Please go line by line and repeat the data below exactly, with no images.

***** Data for analysis *****

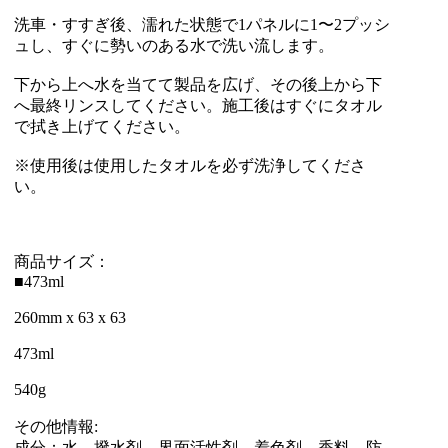
洗車・すすぎ後、濡れた状態で1パネルに1〜2プッシ
ュし、すぐに勢いのある水で洗い流します。
下から上へ水を当てて製品を広げ、その後上から下
へ最終リンスしてください。施工後はすぐにタオル
で拭き上げてください。
※使用後は使用したタオルを必ず洗浄してくださ
い。
商品サイズ：
■473ml
260mm x 63 x 63
473ml
540g
その他情報:
成分：水、撥水剤、界面活性剤、着色剤、香料、防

*****

Task output>
洗車・すすぎ後、濡れた状態で1パネルに1〜2プッシ
ュし、すぐに勢いのある水で洗い流します。
下から上へ水を当てて製品を広げ、その後上から下
へ最終リンスしてください。施工後はすぐにタオル
で拭き上げてください。
※使用後は使用したタオルを必ず洗浄してくださ
い。
商品サイズ：
■473ml
260mm x 63 x 63
473ml
540g
その他情報:
成分：水、撥水剤、界面活性剤、着色剤、香料、防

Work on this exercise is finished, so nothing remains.